Stored items from a collection:
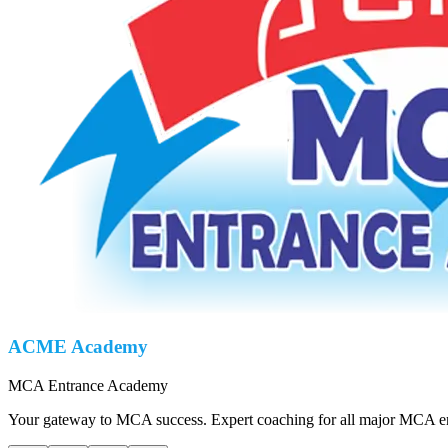
ACME Academy
MCA Entrance Academy
Your gateway to MCA success. Expert coaching for all major MCA ent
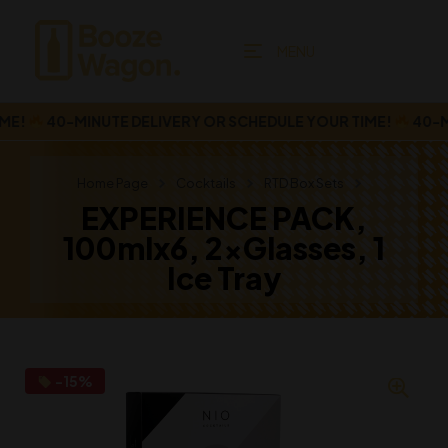
MENU
!
40-MINUTE DELIVERY OR SCHEDULE YOUR TIME!
40-MINU
Home Page
Cocktails
RTD Box Sets
EXPERIENCE PACK,
100mlx6, 2xGlasses, 1
Ice Tray
-15%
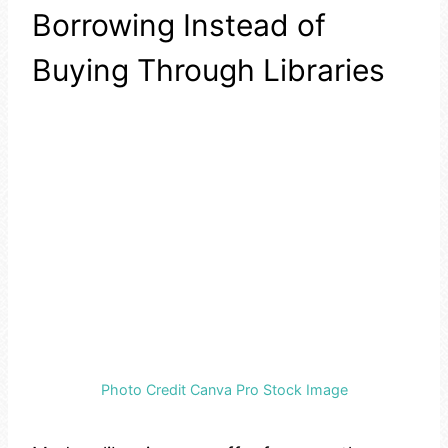
Borrowing Instead of
Buying Through Libraries
Photo Credit Canva Pro Stock Image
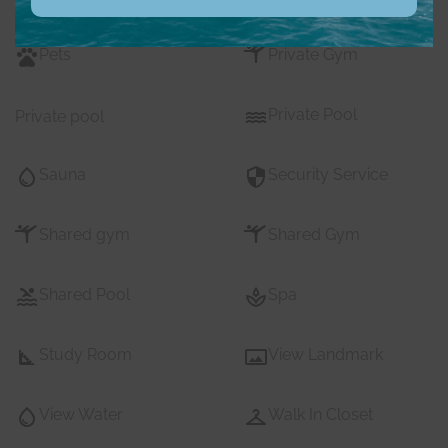
Pets
Private Gym
Private Pool
Private pool
Sauna
Security Service
Shared gym
Shared Gym
Shared Pool
Spa
Study Room
View Landmark
View Water
Walk In Closet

Prompt:
Return each record above as it stands. Pictures stay out.

Result of the exercise:
ACME Academy
MCA Entrance Academy
Your gateway to MCA success. Expert coaching for all major MCA ent
MENU
!
40-MINUTE DELIVERY OR SCHEDULE YOUR TIME!
40-MINU
Home Page
Cocktails
RTD Box Sets
EXPERIENCE PACK,
100mlx6, 2xGlasses, 1
Ice Tray
-15%
Borrowing Instead of
Buying Through Libraries
Photo Credit Canva Pro Stock Image
Pets
Private Gym
Private Pool
Private pool
Sauna
Security Service
Shared gym
Shared Gym
Shared Pool
Spa
Study Room
View Landmark
View Water
Walk In Closet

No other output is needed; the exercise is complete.